According to the Container xChange report, the charges vary by carrier and by region. Cosco has the lowest charges ($322), while Yangming has the highest fees ($718). By region, the United States has the most expensive charges at an average of $2,692. Rounding out the top five most expensive countries or regions are Europe ($549), India ($482), China ($453) and the Middle East ($407).
The report also noted the variations in the number of free days carriers allow before the charges apply.
According to Drewry Shipping Consultants Limited, “when it comes to allowing free time, shipping lines that have less vessel capacity and a smaller equipment fleet are likely to charge more than those who can offer greater economies of scale. Furthermore, lines with better equipment management can also proactively promote end-to-end solutions, such as carrier haulage, which also frees up equipment and reduces cost to end users.”
Recently, Lowell-based carrier J.B. Hunt Transport Services Inc. established a long-term, multi-vessel agreement with carrier Swire Shipping Pte. Ltd. to transport J.B. Hunt’s new intermodal containers and provide customers with cargo transportation from Asia.
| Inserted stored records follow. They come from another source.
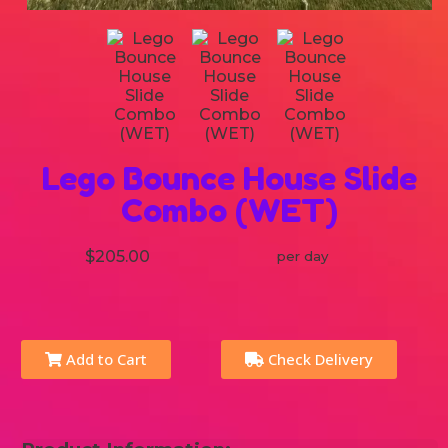
Lego Bounce House Slide
Combo (WET)
$205.00
per day
Add to Cart
Check Delivery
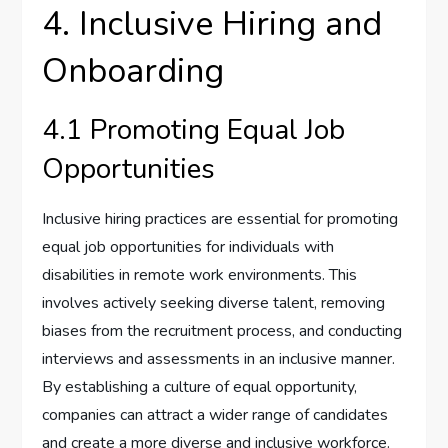
4. Inclusive Hiring and
Onboarding
4.1 Promoting Equal Job
Opportunities
Inclusive hiring practices are essential for promoting
equal job opportunities for individuals with
disabilities in remote work environments. This
involves actively seeking diverse talent, removing
biases from the recruitment process, and conducting
interviews and assessments in an inclusive manner.
By establishing a culture of equal opportunity,
companies can attract a wider range of candidates
and create a more diverse and inclusive workforce.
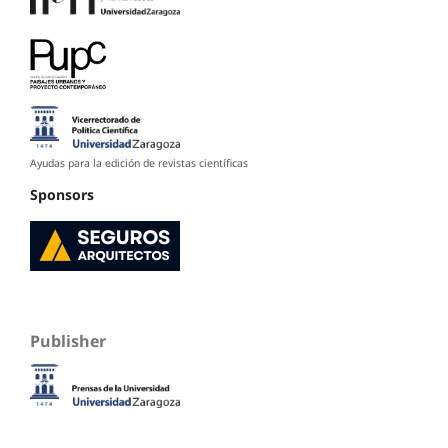
Ayudas para la edición de revistas científicas
Sponsors
Publisher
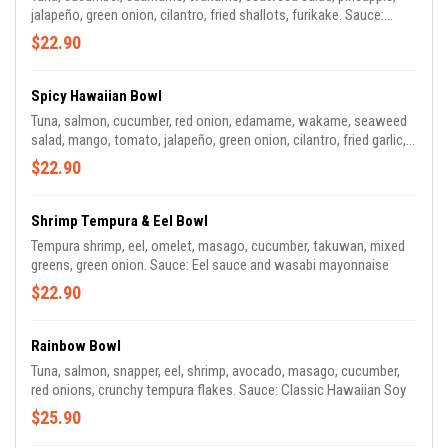
jalapeño, green onion, cilantro, fried shallots, furikake. Sauce:
Classic Hawaiian Soy Sauce
$22.90
Spicy Hawaiian Bowl
Tuna, salmon, cucumber, red onion, edamame, wakame, seaweed
salad, mango, tomato, jalapeño, green onion, cilantro, fried garlic,
almonds. Sauce: Spicy Hawaiian Mayo.
$22.90
Shrimp Tempura & Eel Bowl
Tempura shrimp, eel, omelet, masago, cucumber, takuwan, mixed
greens, green onion. Sauce: Eel sauce and wasabi mayonnaise
$22.90
Rainbow Bowl
Tuna, salmon, snapper, eel, shrimp, avocado, masago, cucumber,
red onions, crunchy tempura flakes. Sauce: Classic Hawaiian Soy
$25.90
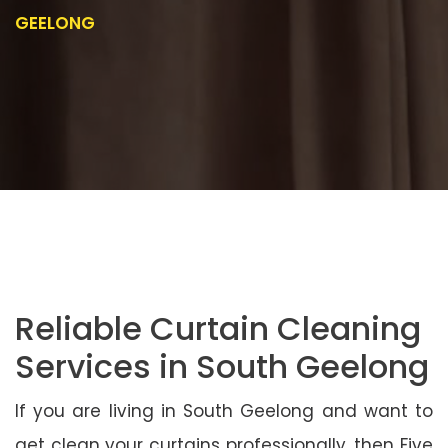
GEELONG
Reliable Curtain Cleaning
Services in South Geelong
If you are living in South Geelong and want to
get clean your curtains professionally, then Five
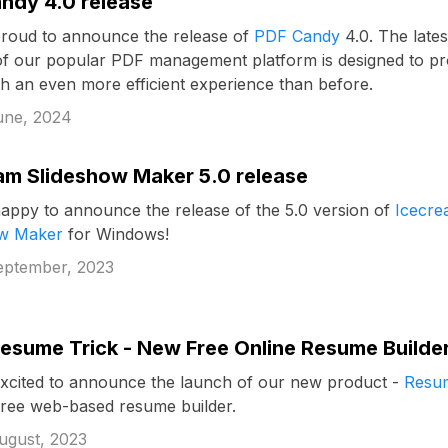
ndy 4.0 release
roud to announce the release of
PDF Candy
4.0. The lates
of our popular PDF management platform is designed to pr
th an even more efficient experience than before.
une, 2024
am Slideshow Maker 5.0 release
appy to announce the release of the 5.0 version of
Icecr
ow Maker
for Windows!
eptember, 2023
esume Trick - New Free Online Resume Builde
xcited to announce the launch of our new product -
Resu
 free web-based resume builder.
ugust, 2023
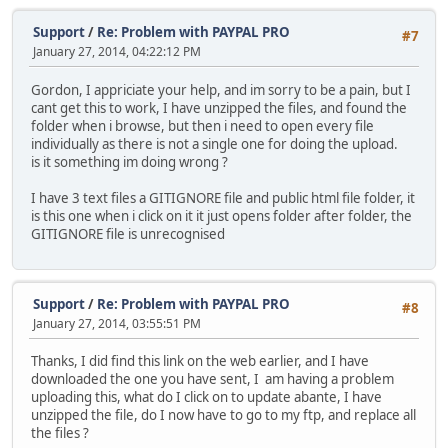
Support
/
Re: Problem with PAYPAL PRO
#7
January 27, 2014, 04:22:12 PM
Gordon, I appriciate your help, and im sorry to be a pain, but I
cant get this to work, I have unzipped the files, and found the
folder when i browse, but then i need to open every file
individually as there is not a single one for doing the upload.
is it something im doing wrong ?
I have 3 text files a GITIGNORE file and public html file folder, it
is this one when i click on it it just opens folder after folder, the
GITIGNORE file is unrecognised
Support
/
Re: Problem with PAYPAL PRO
#8
January 27, 2014, 03:55:51 PM
Thanks, I did find this link on the web earlier, and I have
downloaded the one you have sent, I am having a problem
uploading this, what do I click on to update abante, I have
unzipped the file, do I now have to go to my ftp, and replace all
the files ?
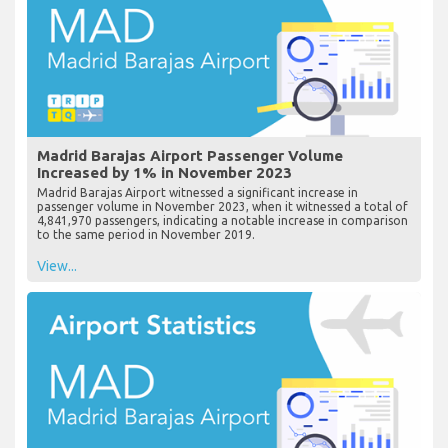
Madrid Barajas Airport Passenger Volume
Increased by 1% in November 2023
Madrid Barajas Airport witnessed a significant increase in
passenger volume in November 2023, when it witnessed a total of
4,841,970 passengers, indicating a notable increase in comparison
to the same period in November 2019.
View...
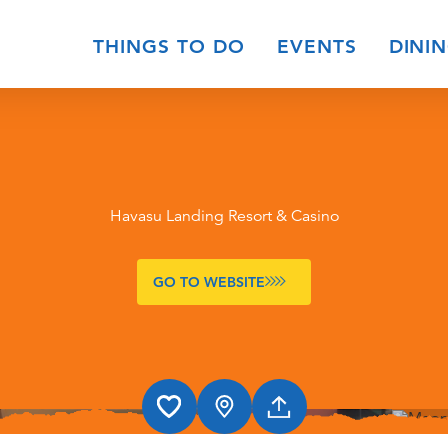
THINGS TO DO
EVENTS
DINI
Havasu Landing Resort & Casino
GO TO WEBSITE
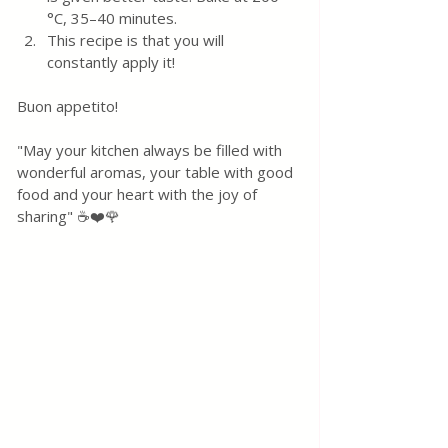
°C, 35–40 minutes. 
This recipe is that you will 
constantly apply it! 
Buon appetito!
"May your kitchen always be filled with 
wonderful aromas, your table with good 
food and your heart with the joy of 
sharing" ☕❤️🌹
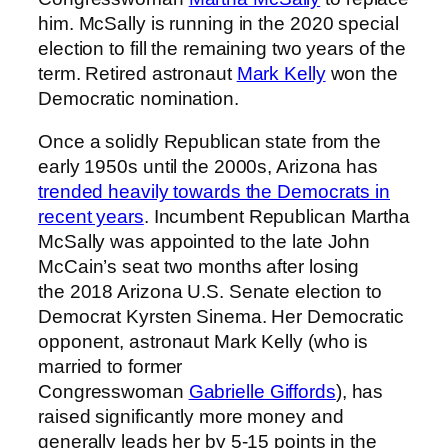
him. McSally is running in the 2020 special
election to fill the remaining two years of the
term. Retired astronaut
Mark Kelly
won the
Democratic nomination.
Once a solidly Republican state from the
early 1950s until the 2000s, Arizona has
trended heavily towards the Democrats in
recent years
. Incumbent Republican Martha
McSally was appointed to the late John
McCain’s seat two months after losing
the 2018 Arizona U.S. Senate election to
Democrat Kyrsten Sinema. Her Democratic
opponent, astronaut Mark Kelly (who is
married to former
Congresswoman
Gabrielle Giffords
), has
raised significantly more money and
generally leads her by 5-15 points in the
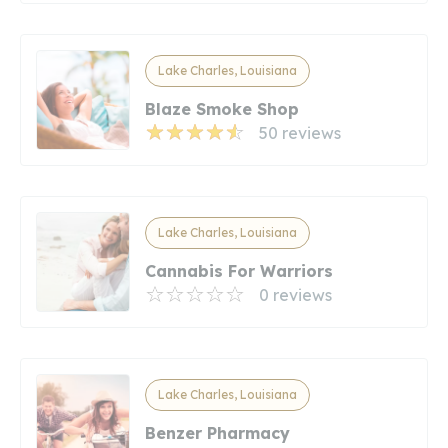
Lake Charles, Louisiana
Blaze Smoke Shop
50 reviews
Lake Charles, Louisiana
Cannabis For Warriors
0 reviews
Lake Charles, Louisiana
Benzer Pharmacy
“This is yet another example of our people listening to the needs of customers and developing a creative solution to efficiently deliver on their capacity needs,” said John Roberts, president and CEO of J.B. Hunt. “It is our honor to name two of the vessels helping us charter new waters this year after the original visionaries who knew the potential of what our company would be.”
Recently, cargo vessel Johnelle docked at the Port of Everett in Washington with more than 250 new containers for the expansion of J.B. Hunt’s intermodal fleet. A second cargo vessel, the Johnnie Bryan, is expected to dock this month at the Port of Hueneme in California with additional containers.
Johnelle Hunt and her late husband Johnnie Bryan Hunt co-founded J.B. Hunt Transport Services.
Under the agreement with Swire, J.B. Hunt will have ongoing cargo shipping opportunities available from the Shenzhen, Qingdao and Shanghai markets in China to ports in California and the Pacific Northwest. According to a news release, the planned moves will help customers alleviate supply chain issues, such as equipment dislocation and fluidity, dwell time and demurrage by streamlining the ocean transport and transloading process.
“We’re really solving for two very big challenges with this agreement,” said Darren Field, president of intermodal and executive vice president at J.B. Hunt. “First, we’re adding intermodal capacity, which will provide customers with more opportunity to leverage the cost-savings and sustainability benefits that J.B. Hunt intermodal offers. Second, we’re greatly reducing the time it takes for customers’ freight originating overseas to be out for delivery in the U.S., something that has troubled the industry for years.”
According to J.B. Hunt, the vessels are owned and operated by Swire. They will continue to transport J.B. Hunt’s new intermodal containers as they become available.